Perhaps the biggest story coming out of 2025 is California's new CCPA rulemaking. The California Privacy Protection Agency's rulemaking covers automated decision-making technology, risk assessments, cybersecurity audits, insurance requirements and updates to the existing CCPA regulations. The regulations go into effect 1 Jan. 2026, although the ADMT, risk assessment and cybersecurity audit regulations have staggered implementation deadlines. Notably, the risk assessment and cybersecurity audit regulations will, starting in 2028, require businesses to submit certifications to the CPPA attesting, under penalty of perjury, that the regulations' requirements have been met. That novel approach — at least in the realm of state consumer data privacy laws — will no doubt drive significant compliance activities. 

The final redline of the regulations is 127 pages long, covering a long list of topics and nuances that are beyond the scope of this article. However, one area that warrants some mention is the ADMT regulations, which were the subject of extensive — and often passionate — comments and revisions during the drafting process.

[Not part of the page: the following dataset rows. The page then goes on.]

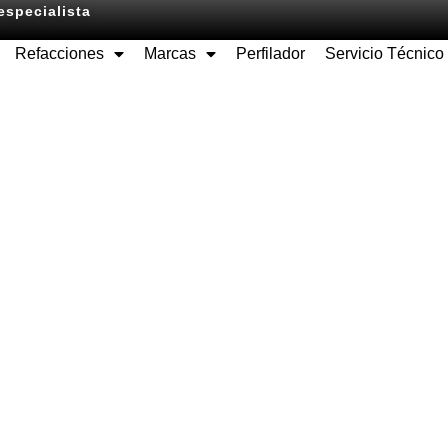
especialista
Refacciones
Marcas
Perfilador
Servicio Técnico
Equipos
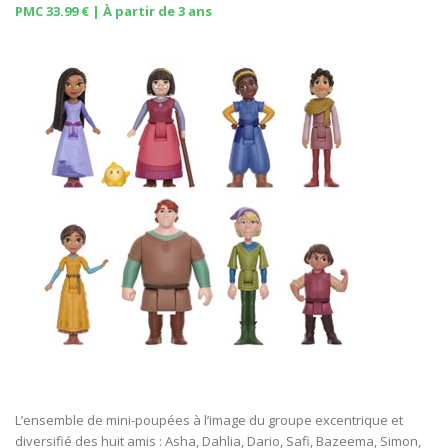
PMC 33.99 € | À partir de 3 ans
L’ensemble de mini-poupées à l’image du groupe excentrique et
diversifié des huit amis : Asha, Dahlia, Dario, Safi, Bazeema, Simon,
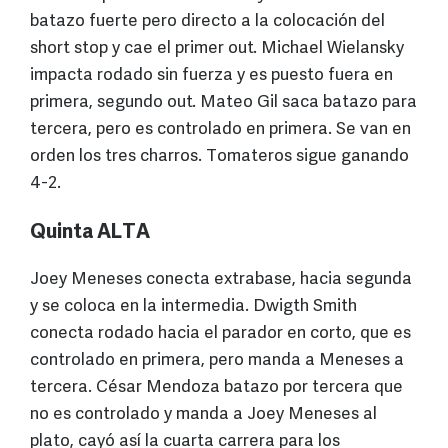
batazo fuerte pero directo a la colocación del
short stop y cae el primer out. Michael Wielansky
impacta rodado sin fuerza y es puesto fuera en
primera, segundo out. Mateo Gil saca batazo para
tercera, pero es controlado en primera. Se van en
orden los tres charros. Tomateros sigue ganando
4-2.
Quinta ALTA
Joey Meneses conecta extrabase, hacia segunda
y se coloca en la intermedia. Dwigth Smith
conecta rodado hacia el parador en corto, que es
controlado en primera, pero manda a Meneses a
tercera. César Mendoza batazo por tercera que
no es controlado y manda a Joey Meneses al
plato, cayó así la cuarta carrera para los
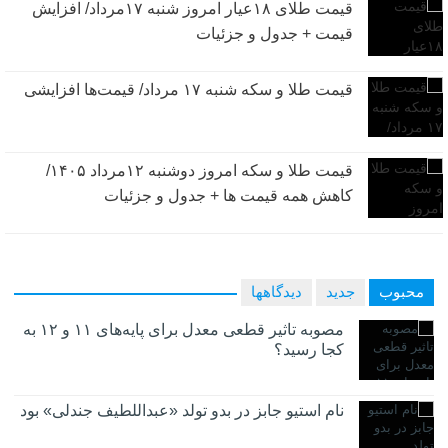
قیمت طلای ۱۸عیار امروز شنبه ۱۷مرداد/ افزایش
قیمت + جدول و جزئیات
قیمت طلا و سکه شنبه ۱۷ مرداد/ قیمت‌ها افزایشی
قیمت طلا و سکه امروز دوشنبه ۱۲مرداد ۱۴۰۵/
کاهش همه قیمت ها + جدول و جزئیات
محبوب
جدید
دیدگاهها
مصوبه تاثیر قطعی معدل برای پایه‌های ۱۱ و ۱۲ به
کجا رسید؟
نام استیو جابز در بدو تولد «عبداللطیف جندلی» بود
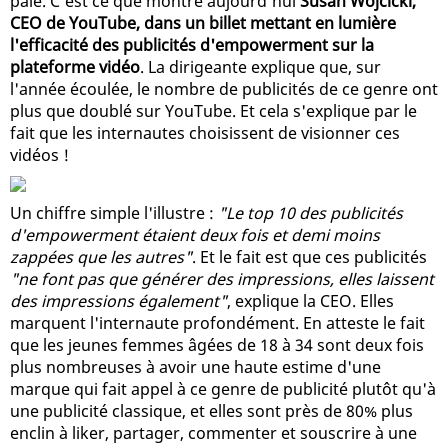
paie. C'est ce que montre aujourd'hui
Susan Wojcicki,
CEO de YouTube, dans un billet mettant en lumière
l'efficacité des publicités d'empowerment sur la
plateforme vidéo
. La dirigeante explique que, sur
l'année écoulée, le nombre de publicités de ce genre ont
plus que doublé sur YouTube. Et cela s'explique par le
fait que les internautes choisissent de visionner ces
vidéos !
Un chiffre simple l'illustre :
"Le top 10 des publicités
d'empowerment étaient deux fois et demi moins
zappées que les autres"
. Et le fait est que ces publicités
"ne font pas que générer des impressions, elles laissent
des impressions également"
, explique la CEO. Elles
marquent l'internaute profondément. En atteste le fait
que les jeunes femmes âgées de 18 à 34 sont deux fois
plus nombreuses à avoir une haute estime d'une
marque qui fait appel à ce genre de publicité plutôt qu'à
une publicité classique, et elles sont près de 80% plus
enclin à liker, partager, commenter et souscrire à une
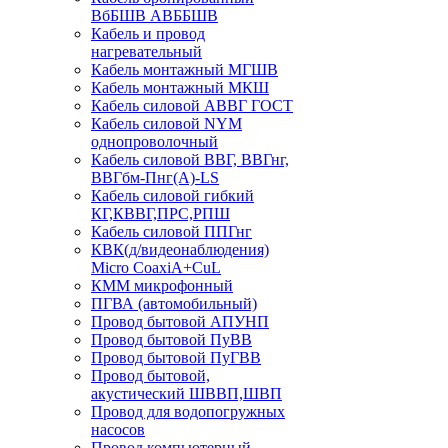
ВбБШВ АВББШВ
Кабель и провод
нагревательный
Кабель монтажный МГШВ
Кабель монтажный МКШ
Кабель силовой АВВГ ГОСТ
Кабель силовой NYM
однопроволочный
Кабель силовой ВВГ, ВВГнг,
ВВГбм-Пнг(А)-LS
Кабель силовой гибкий
КГ,КВВГ,ПРС,РПШ
Кабель силовой ППГнг
КВК(д/видеонаблюдения)
Micro CoaxiA+CuL
КММ микрофонный
ПГВА (автомобильный)
Провод бытовой АПУНП
Провод бытовой ПуВВ
Провод бытовой ПуГВВ
Провод бытовой,
акустический ШВВП,ШВП
Провод для водопогружных
насосов
Провод компьютерный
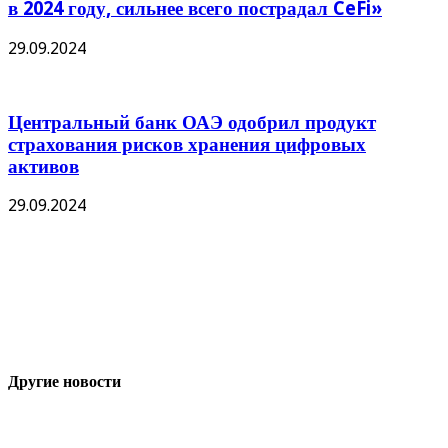
в 2024 году, сильнее всего пострадал CeFi»
29.09.2024
Центральный банк ОАЭ одобрил продукт
страхования рисков хранения цифровых
активов
29.09.2024
Другие новости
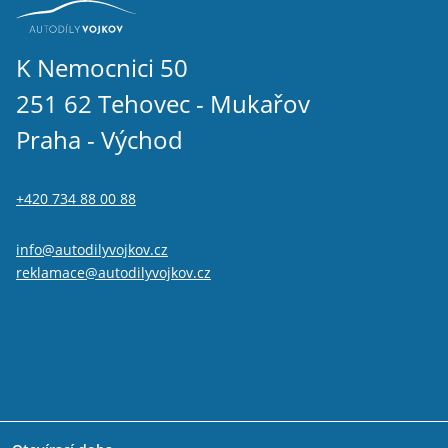
K Nemocnici 50
251 62 Tehovec - Mukařov
Praha - Východ
+420 734 88 00 88
info@autodilyvojkov.cz
reklamace@autodilyvojkov.cz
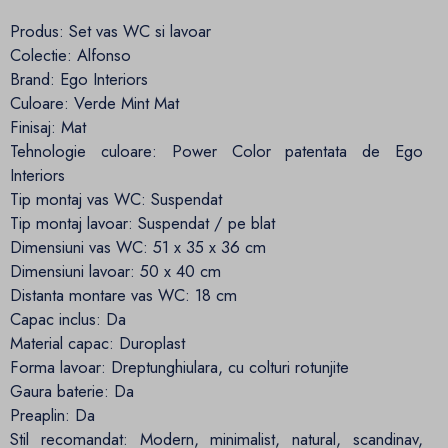
Produs: Set vas WC si lavoar
Colectie: Alfonso
Brand: Ego Interiors
Culoare: Verde Mint Mat
Finisaj: Mat
Tehnologie culoare: Power Color patentata de Ego
Interiors
Tip montaj vas WC: Suspendat
Tip montaj lavoar: Suspendat / pe blat
Dimensiuni vas WC: 51 x 35 x 36 cm
Dimensiuni lavoar: 50 x 40 cm
Distanta montare vas WC: 18 cm
Capac inclus: Da
Material capac: Duroplast
Forma lavoar: Dreptunghiulara, cu colturi rotunjite
Gaura baterie: Da
Preaplin: Da
Stil recomandat: Modern, minimalist, natural, scandinav,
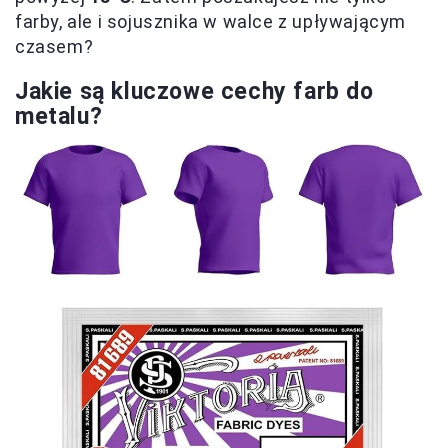
farby, ale i sojusznika w walce z upływającym
czasem?
Jakie są kluczowe cechy farb do
metalu?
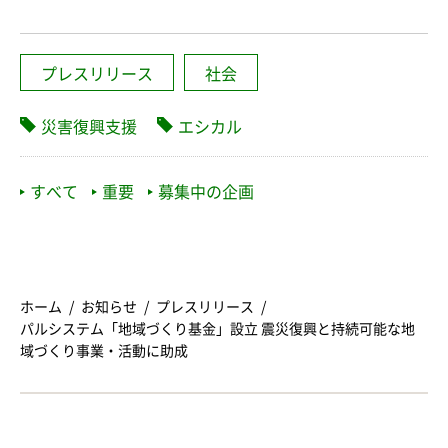
プレスリリース
社会
災害復興支援
エシカル
すべて
重要
募集中の企画
ホーム
お知らせ
プレスリリース
パルシステム「地域づくり基金」設立 震災復興と持続可能な地
域づくり事業・活動に助成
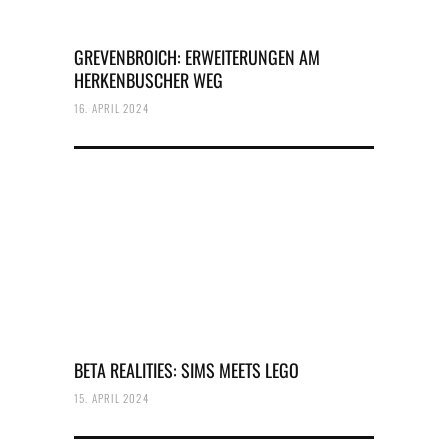
GREVENBROICH: ERWEITERUNGEN AM
HERKENBUSCHER WEG
16. APRIL 2024
BETA REALITIES: SIMS MEETS LEGO
15. APRIL 2024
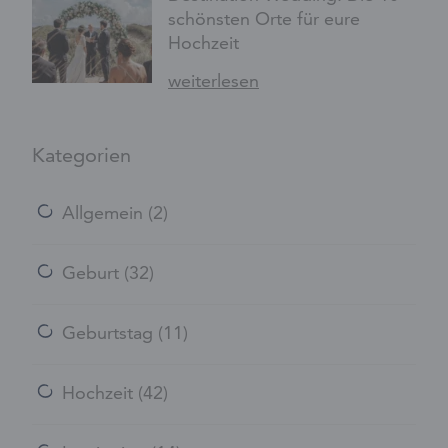
schönsten Orte für eure
Hochzeit
weiterlesen
Kategorien
Allgemein
(2)
Geburt
(32)
Geburtstag
(11)
Hochzeit
(42)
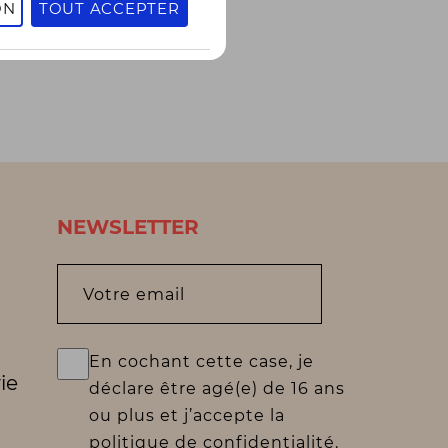
ON
TOUT ACCEPTER
NEWSLETTER
Votre email
En cochant cette case, je
ie
déclare être agé(e) de 16 ans
ou plus et j’accepte la
politique de confidentialité.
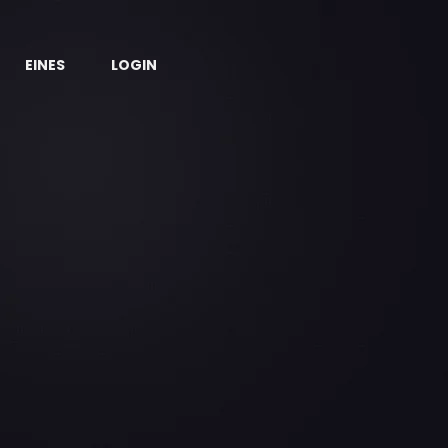
EINES
LOGIN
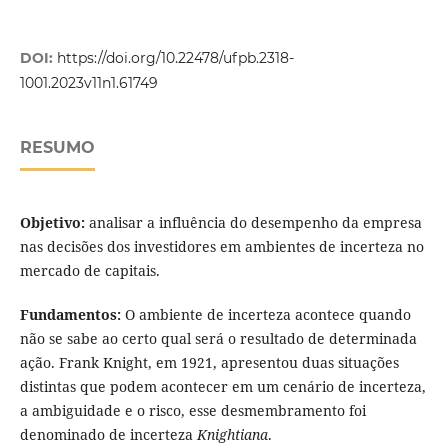
DOI:
https://doi.org/10.22478/ufpb.2318-
1001.2023v11n1.61749
RESUMO
Objetivo:
analisar a influência do desempenho da empresa
nas decisões dos investidores em ambientes de incerteza no
mercado de capitais.
Fundamentos:
O ambiente de incerteza acontece quando
não se sabe ao certo qual será o resultado de determinada
ação. Frank Knight, em 1921, apresentou duas situações
distintas que podem acontecer em um cenário de incerteza,
a ambiguidade e o risco, esse desmembramento foi
denominado de incerteza
Knightiana
.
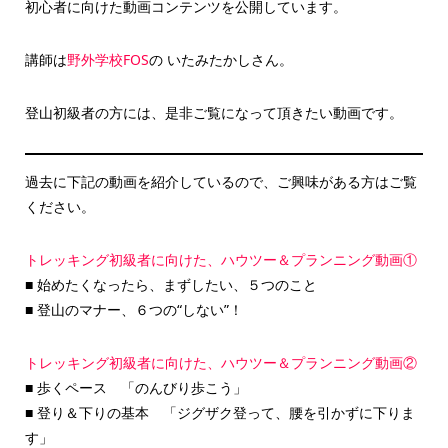
初心者に向けた動画コンテンツを公開しています。
講師は
野外学校FOS
の いたみたかしさん。
登山初級者の方には、是非ご覧になって頂きたい動画です。
過去に下記の動画を紹介しているので、ご興味がある方はご覧
ください。
トレッキング初級者に向けた、ハウツー＆プランニング動画①
■ 始めたくなったら、まずしたい、５つのこと
■ 登山のマナー、６つの“しない”！
トレッキング初級者に向けた、ハウツー＆プランニング動画②
■ 歩くペース 「のんびり歩こう」
■ 登り＆下りの基本 「ジグザク登って、腰を引かずに下りま
す」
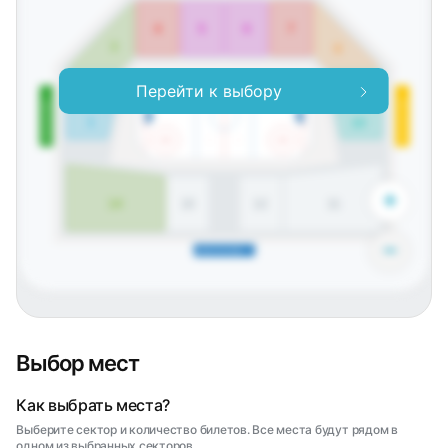
5
6
7
4
3
8
Перейти к выбору
9
2
Северо-западная трибуна
Юго-восточная трибуна
1
10
+
13
14
12
11
−
Северо-восточная трибуна
Выбор мест
Как выбрать места?
Выберите сектор и количество билетов. Все места будут рядом в
одном из выбранных секторов.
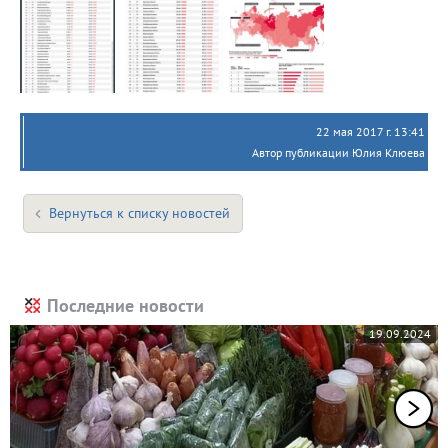
22 мая 2017 г. 13:41
Автор публикации Юлия Клюева
Вернуться к списку новостей
Последние новости
19.09.2024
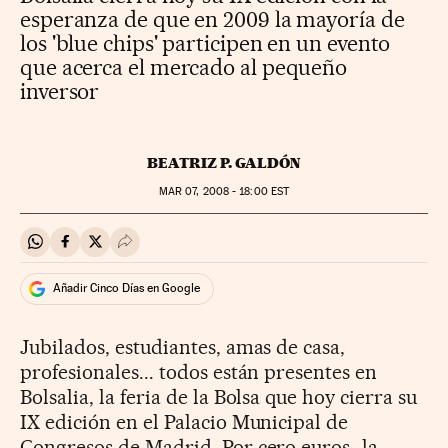
esperanza de que en 2009 la mayoría de
los 'blue chips' participen en un evento
que acerca el mercado al pequeño
inversor
BEATRIZ P. GALDÓN
MAR
07, 2008 - 18:00
EST
Compartir en Whatsapp
Compartir en Facebook
Compartir en Twitter
Desplegar Redes Sociales
Añadir Cinco Días en Google
Jubilados, estudiantes, amas de casa,
profesionales... todos están presentes en
Bolsalia, la feria de la Bolsa que hoy cierra su
IX edición en el Palacio Municipal de
Congresos de Madrid. Por cero euros -la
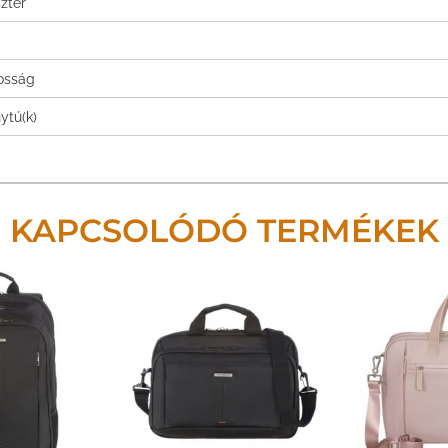
zter
tosság
ytú(k)
KAPCSOLÓDÓ TERMÉKEK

The ADMT regulations also were promulgated during a global shift in approach on artificial intelligence regulation towards a more innovation-friendly environment. 

The CPPA Board and staff significantly revised ADMT regulations during the rulemaking process. Ultimately, businesses that use ADMT for certain types of significant decisions such as lending, housing, education or employment, in a manner that replaces or "substantially replaces" human decision-making, a defined term, will need to provide notices, allow for an opt-out, or right to appeal, provide a right to access ADMT, and conduct risk assessments.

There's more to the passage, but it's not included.